The Audubon Society of North Carolina has recently expanded its native plant guide to help many cities have awareness of what they are planting. Birds, bees and butterflies are also getting a little help from Audubon North Carolina. The nonprofit conservation organization, which has offices in Corolla, Boone, Wilmington and Chapel Hill, announced Oct. 11, in time for fall planting, that its free, downloadable guide which helps identify the best plants for wildlife by habitat has been expanded from 400 to 692 native and cultivated plants that thrive in North Carolina. Everyone from home gardeners to educational institutions to landscapers to businesses are adding native-friendly plants to their backyards. The list is a single source of recommended bird- and pollinator-friendly plants that can be filtered by habitat, food source type, animals benefited, wetland status and more. Every species thrives in a different region and this resource helps planters choose a spot for the plant where it will thrive. The wetland status option is important for many city planners and stormwater managers who want to reduce flooding and stormwater impacts in their communities.
To find native plants in your area, Audubon North Carolina provides a terrific ZIP code locator at www.nc.audubon.org where people enter their ZIP code and get not only a list of recommended bird-friendly plants native to their area, but also their nearest Audubon chapter and a list of area businesses that sell native plants.

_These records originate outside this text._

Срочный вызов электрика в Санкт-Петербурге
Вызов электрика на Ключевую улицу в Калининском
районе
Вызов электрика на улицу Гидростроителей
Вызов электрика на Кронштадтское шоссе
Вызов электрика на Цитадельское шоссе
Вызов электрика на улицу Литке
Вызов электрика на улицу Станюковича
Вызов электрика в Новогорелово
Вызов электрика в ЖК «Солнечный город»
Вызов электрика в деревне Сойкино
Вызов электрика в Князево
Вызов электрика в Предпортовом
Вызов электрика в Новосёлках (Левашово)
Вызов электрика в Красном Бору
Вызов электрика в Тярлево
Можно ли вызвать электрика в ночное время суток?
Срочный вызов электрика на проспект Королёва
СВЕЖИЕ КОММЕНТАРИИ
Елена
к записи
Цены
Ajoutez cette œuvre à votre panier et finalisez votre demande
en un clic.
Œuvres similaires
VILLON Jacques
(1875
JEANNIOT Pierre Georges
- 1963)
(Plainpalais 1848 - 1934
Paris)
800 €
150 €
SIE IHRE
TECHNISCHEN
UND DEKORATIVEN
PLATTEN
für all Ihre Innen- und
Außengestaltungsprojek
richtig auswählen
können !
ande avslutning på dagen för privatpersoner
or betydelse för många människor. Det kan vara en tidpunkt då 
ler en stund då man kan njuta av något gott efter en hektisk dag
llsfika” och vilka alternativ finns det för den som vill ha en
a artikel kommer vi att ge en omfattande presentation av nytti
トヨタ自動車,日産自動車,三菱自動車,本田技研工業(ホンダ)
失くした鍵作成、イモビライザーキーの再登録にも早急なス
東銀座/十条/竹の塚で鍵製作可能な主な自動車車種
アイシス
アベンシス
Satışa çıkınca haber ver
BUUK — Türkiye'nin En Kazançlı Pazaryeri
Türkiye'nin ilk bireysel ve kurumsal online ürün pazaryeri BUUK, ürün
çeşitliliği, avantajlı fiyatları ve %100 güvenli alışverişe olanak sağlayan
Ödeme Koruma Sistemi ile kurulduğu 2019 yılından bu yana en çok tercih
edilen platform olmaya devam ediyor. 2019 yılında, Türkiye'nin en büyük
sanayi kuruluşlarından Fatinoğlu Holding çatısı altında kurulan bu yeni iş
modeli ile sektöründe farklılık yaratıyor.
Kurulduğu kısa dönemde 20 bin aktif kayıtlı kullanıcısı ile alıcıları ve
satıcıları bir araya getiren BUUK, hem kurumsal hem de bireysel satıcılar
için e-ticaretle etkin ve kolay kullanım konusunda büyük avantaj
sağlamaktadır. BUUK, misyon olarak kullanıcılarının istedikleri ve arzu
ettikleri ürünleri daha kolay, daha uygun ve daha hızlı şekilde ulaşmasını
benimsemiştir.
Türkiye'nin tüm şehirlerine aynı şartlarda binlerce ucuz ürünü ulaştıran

By using the ZIP code locator, gardeners, city planners, landscapers, etc. can refine the list of plants suitable for their specific area.
CWEP encourages North Carolina residents to ask their favorite garden centers to carry more native plants so they’ll become more readily available to everyone. It is also recommended to assess and learn about what is already growing in your yard as this can serve as a starting point for your native journey! The updated Audubon North Carolina list will continue to serve as a helpful resource for communities to determine which plants are native and which are not.